Sumita Chakraborty, the author of Arrow (Carcanet), won the prize at a virtual award night of the Seamus Heaney Annual Poetry Summer School.
Poet, essayist and scholar, Chakraborty is Helen Zell visiting professor in poetry at the University of Michigan, where she teaches literary studies and creative writing.
When she was an undergraduate, she read Seamus Heaney’s poem ‘Kinship’. “‘I grew out of all this / like a weeping willow / inclined to / the appetites of gravity’: as soon as I first read these lines…they became for me a meditation about surviving violence and paying attention to the new hungers and desires to which I had begun to lean, which is what Arrow is about,” she said while speaking about the award.

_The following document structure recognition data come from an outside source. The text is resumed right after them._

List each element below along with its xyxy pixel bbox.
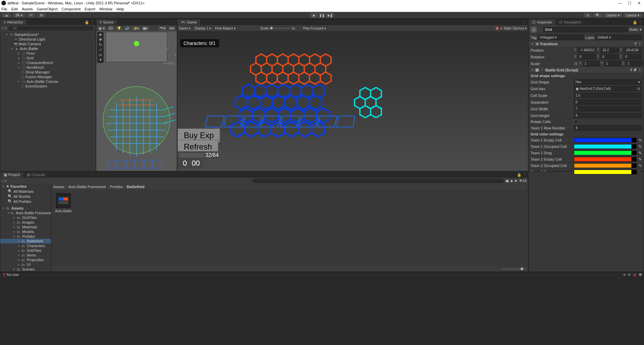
panel-menu-icon[interactable]: ⋮ [523, 20, 527, 24]
hierarchy-item[interactable]: ▾◈Auto-Battle [0, 46, 96, 51]
breadcrumb-item[interactable]: Prefabs [110, 185, 123, 189]
panel-lock-icon[interactable]: 🔒 [517, 173, 522, 177]
rotate-tool-icon[interactable]: ↻ [98, 43, 103, 47]
account-dropdown[interactable]: JR ▾ [13, 13, 25, 17]
game-viewport[interactable]: Characters: 0/1 [177, 31, 528, 171]
transform-tool-icon[interactable]: ✦ [98, 58, 103, 62]
rot-y-input[interactable] [601, 54, 619, 59]
breadcrumb-item[interactable]: Auto-Battle Framework [68, 185, 106, 189]
menu-component[interactable]: Component [61, 7, 80, 11]
thumb-size-slider[interactable] [502, 269, 526, 270]
hierarchy-item[interactable]: ☀Directional Light [0, 37, 96, 42]
project-folder[interactable]: ▾Auto-Battle Framework [0, 211, 51, 215]
panel-menu-icon[interactable]: ⋮ [172, 20, 175, 24]
eyedropper-icon[interactable]: ✎ [639, 145, 642, 149]
settings-icon[interactable]: ⚙ [37, 13, 46, 17]
project-folder[interactable]: ▸Items [0, 253, 51, 257]
asset-grid[interactable]: Auto-Battle [51, 190, 528, 266]
scene-viewport[interactable]: 👁 ✥ ↻ ⤢ ▭ ✦ x y ◂ Persp [96, 31, 177, 171]
favorites-header[interactable]: ▾★ Favorites [0, 184, 51, 189]
gizmos-toggle[interactable]: Gizmos ▾ [513, 26, 527, 30]
menu-assets[interactable]: Assets [22, 7, 33, 11]
menu-gameobject[interactable]: GameObject [37, 7, 58, 11]
search-by-label-icon[interactable]: ◈ [510, 179, 513, 183]
project-folder[interactable]: ▾Prefabs [0, 234, 51, 239]
hierarchy-item[interactable]: ▢Fusion Manager [0, 74, 96, 79]
static-dropdown[interactable]: ▾ [640, 27, 642, 32]
game-tab[interactable]: 🎮Game [177, 19, 201, 25]
panel-menu-icon[interactable]: ⋮ [639, 20, 642, 24]
hierarchy-search-input[interactable] [8, 26, 94, 31]
rot-z-input[interactable] [624, 54, 642, 59]
lighting-icon[interactable]: 💡 [116, 26, 122, 31]
fx-dropdown[interactable]: ✨▾ [132, 26, 140, 31]
menu-help[interactable]: Help [116, 7, 124, 11]
pos-z-input[interactable] [624, 48, 642, 53]
aspect-dropdown[interactable]: Free Aspect ▾ [215, 26, 235, 30]
console-tab[interactable]: ▤Console [23, 172, 49, 178]
eyedropper-icon[interactable]: ✎ [639, 157, 642, 162]
hierarchy-item-grid[interactable]: ▸▢Grid [0, 56, 96, 60]
project-tab[interactable]: ▦Project [0, 172, 23, 178]
layers-dropdown[interactable]: Layers ▾ [604, 13, 622, 17]
layout-dropdown[interactable]: Layout ▾ [624, 13, 642, 17]
hierarchy-item[interactable]: ▢EventSystem [0, 84, 96, 89]
component-menu-icon[interactable]: ⋮ [638, 42, 642, 46]
step-button[interactable]: ▶❚ [326, 13, 334, 18]
battlegrid-foldout[interactable]: ▾ [531, 68, 534, 72]
project-folder[interactable]: ▸Characters [0, 243, 51, 248]
project-folder[interactable]: ▸Images [0, 220, 51, 225]
panel-menu-icon[interactable]: ⋮ [523, 173, 527, 177]
project-search-input[interactable] [252, 179, 504, 183]
color-swatch[interactable] [574, 144, 637, 149]
rect-tool-icon[interactable]: ▭ [98, 53, 103, 57]
cell-scale-input[interactable] [574, 93, 642, 98]
eyedropper-icon[interactable]: ✎ [639, 164, 642, 168]
autogenerate-lighting-icon[interactable]: ☀ [623, 273, 626, 277]
scene-tab[interactable]: #Scene [96, 19, 117, 25]
close-button[interactable]: ✕ [637, 1, 641, 5]
component-enabled-checkbox[interactable]: ✓ [540, 68, 544, 72]
project-folder[interactable]: ▸Scenes [0, 267, 51, 272]
separation-input[interactable] [574, 100, 642, 105]
asset-item[interactable]: Auto-Battle [54, 192, 73, 213]
shaded-dropdown[interactable]: ◐ ▾ [98, 26, 106, 31]
game-dropdown[interactable]: Game ▾ [179, 26, 191, 30]
hierarchy-item[interactable]: ▸▢ItemBench [0, 65, 96, 70]
preset-icon[interactable]: ⇵ [634, 68, 637, 72]
tag-dropdown[interactable]: Untagged ▾ [538, 35, 584, 40]
view-tool-icon[interactable]: 👁 [98, 33, 103, 37]
eyedropper-icon[interactable]: ✎ [639, 138, 642, 142]
pos-y-input[interactable] [601, 48, 619, 53]
favorite-item[interactable]: 🔍 All Materials [0, 189, 51, 194]
assets-header[interactable]: ▾Assets [0, 206, 51, 211]
color-swatch[interactable] [574, 151, 637, 155]
hierarchy-item[interactable]: ▢Shop Manager [0, 70, 96, 74]
cloud-icon[interactable]: ☁ [2, 13, 11, 17]
play-focused-dropdown[interactable]: Play Focused ▾ [303, 26, 326, 30]
project-folder[interactable]: ▸UI [0, 262, 51, 267]
scale-slider[interactable] [270, 28, 290, 29]
menu-export[interactable]: Export [85, 7, 95, 11]
breadcrumb-item[interactable]: Assets [53, 185, 64, 189]
color-swatch[interactable] [574, 170, 637, 174]
grid-snap-icon[interactable]: ▦▾ [142, 26, 149, 31]
project-folder[interactable]: ▸GridTiles [0, 248, 51, 253]
gizmos-dropdown[interactable]: ⚙▾ [168, 26, 175, 31]
object-name-input[interactable] [543, 27, 628, 32]
scene-menu-icon[interactable]: ⋮ [91, 32, 94, 37]
panel-menu-icon[interactable]: ⋮ [91, 20, 94, 24]
hierarchy-item[interactable]: ▸▢CharacterBench [0, 60, 96, 65]
error-icon[interactable]: ❗ [2, 273, 6, 277]
undo-history-icon[interactable]: ↶ [27, 13, 35, 17]
scale-tool-icon[interactable]: ⤢ [98, 48, 103, 52]
favorite-item[interactable]: 🔍 All Models [0, 194, 51, 199]
scene-root[interactable]: ▾◎ SampleScene* ⋮ [0, 32, 96, 37]
menu-file[interactable]: File [1, 7, 7, 11]
display-dropdown[interactable]: Display 1 ▾ [195, 26, 211, 30]
favorite-item[interactable]: 🔍 All Prefabs [0, 199, 51, 204]
transform-foldout[interactable]: ▾ [531, 42, 534, 46]
scl-z-input[interactable] [626, 61, 643, 66]
create-dropdown-icon[interactable]: + ▾ [2, 179, 7, 183]
inspector-tab[interactable]: ⓘInspector [529, 19, 556, 25]
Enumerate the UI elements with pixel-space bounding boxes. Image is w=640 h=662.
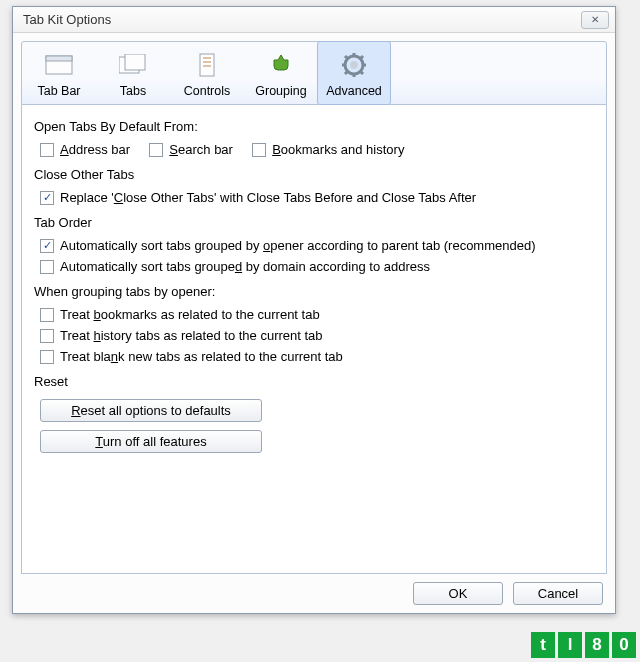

She continued, “This award holds a doubly special place in my heart because my first published piece of academic scholarship was also about Heaney. His presence in both of these ‘firsts’ speaks to how very much his work has meant to me for a long time, and I thank the judges for this honour.”
Formerly, Sumita was a poetry editor of AGNI Magazine and art editor of At Length. In the year 2017, she received a Ruth Lilly and Dorothy Sargent Rosenberg Fellowship from the Poetry Foundation. In 2018, her poem ‘And death demands a labor’ was also shortlisted for a Forward Prize for Best Single Poem by the Forward Arts Foundation.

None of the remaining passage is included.